平民から召し上げられた騎士見習いと平民から王女となった娘。
王女専属の騎士見習いは彼女にとってかけがえのない存在となり、彼女もまた彼にとって唯一の存在となってゆく。
王女と王女に仕える騎士という一番側に居ながらも手が届かない、身分違いの恋に心を焼かれました。
恋焦がれながらも決して手の届かない存在である王女、イサベリータ。
恋を自覚し、苦悩する主人公エドアルドの姿がなんとももどかしく、切ないです。
ヒロインである王女、イサベリータの可愛らしさも魅力的。
どんなに外見が美しくとも、中身は年相応の女の子。
自分の置かれた環境を理解し、それ相応の立ち振る舞いを身に付けていてもやはり恋する乙女なのです。
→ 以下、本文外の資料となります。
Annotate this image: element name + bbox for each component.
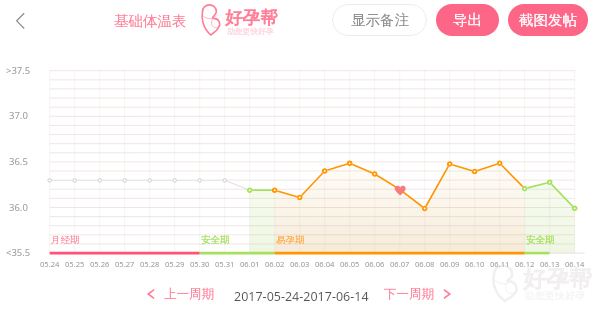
button[interactable]: 导出 [436, 4, 499, 36]
staticText: 好孕帮 [225, 7, 278, 29]
staticText: 37.0 [9, 109, 28, 122]
staticText: 显示备注 [351, 11, 409, 29]
button[interactable]: 上一周期 [144, 286, 214, 302]
staticText: 06.10 [465, 259, 485, 269]
staticText: 06.03 [290, 259, 310, 269]
staticText: 安全期 [201, 234, 230, 246]
staticText: 06.04 [315, 259, 335, 269]
staticText: 好孕帮 [523, 265, 592, 294]
staticText: 36.0 [9, 201, 28, 214]
staticText: 05.24 [40, 259, 60, 269]
staticText: 06.12 [515, 259, 535, 269]
staticText: 06.08 [415, 259, 435, 269]
staticText: 06.11 [490, 259, 510, 269]
staticText: 06.13 [540, 259, 560, 269]
staticText: 05.27 [115, 259, 135, 269]
staticText: 06.05 [340, 259, 360, 269]
staticText: 助您更快好孕 [525, 289, 585, 302]
staticText: 06.02 [265, 259, 285, 269]
staticText: 05.26 [90, 259, 110, 269]
staticText: 基础体温表 [114, 12, 187, 30]
button[interactable]: 显示备注 [332, 4, 427, 36]
staticText: 安全期 [526, 234, 555, 246]
staticText: 05.25 [65, 259, 85, 269]
button[interactable]: Back [5, 5, 37, 37]
staticText: 助您更快好孕 [227, 26, 274, 36]
staticText: 2017-05-24-2017-06-14 [234, 288, 369, 305]
button[interactable]: 截图发帖 [508, 4, 588, 36]
staticText: <35.5 [6, 246, 31, 259]
staticText: 截图发帖 [519, 11, 577, 29]
staticText: 36.5 [9, 155, 28, 168]
staticText: 05.30 [190, 259, 210, 269]
staticText: 05.29 [165, 259, 185, 269]
staticText: 06.07 [390, 259, 410, 269]
staticText: 上一周期 [164, 286, 214, 302]
staticText: 易孕期 [276, 234, 305, 246]
staticText: 05.31 [215, 259, 235, 269]
staticText: 06.06 [365, 259, 385, 269]
staticText: 06.01 [240, 259, 260, 269]
staticText: 下一周期 [384, 286, 434, 302]
staticText: 月经期 [51, 234, 80, 246]
staticText: 导出 [453, 11, 482, 29]
staticText: 06.14 [565, 259, 585, 269]
staticText: 05.28 [140, 259, 160, 269]
staticText: >37.5 [6, 64, 31, 77]
button[interactable]: 下一周期 [384, 286, 454, 302]
staticText: 06.09 [440, 259, 460, 269]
二人の真っすぐで清らかな恋に心を打たれ、とても温かい気持ちになりました。
タグにてハッピーエンドの保証付き。
身分違いの二人がどのようにして結ばれるのか。是非その目でご覧下さい。
誰もが美しいと認めるイサベリータ王女。
両親を亡くし、不遇な境遇にあったエドアルド。
この二人が惹かれ合い、ハッピーエンドになるお話です。
私は読んでいて、
「ハッピーエンドのタグがついているけれど、どうやってハッピーエンドになるの? この二人の恋を周囲が認めるのって難しいんじゃない?」と思いました。
エドアルドは両親を亡くして、後ろ盾がない。
運よく騎士になれて、運よくイサベリータ殿下付きの騎士になれたけれど。
二人が結婚するのは難しいのではないかと思いました。
でも!
エドアルドは、運がいい!!!!!
エドアルドは運に頼ることなく努力していますが、この世には努力だけではどうしようもないことがあります。
それが、身分の差。
タイトルにある『強運の騎士』
これが、ハッピーエンドの扉を開ける鍵のようです。
仕事や日常生活で疲れているときは、小説が読めなかったりするのですが、この作品はストレスを感じることなく読みやすいです。
ほのぼのとした気持ちで最後まで読めますので、ぜひどうぞ。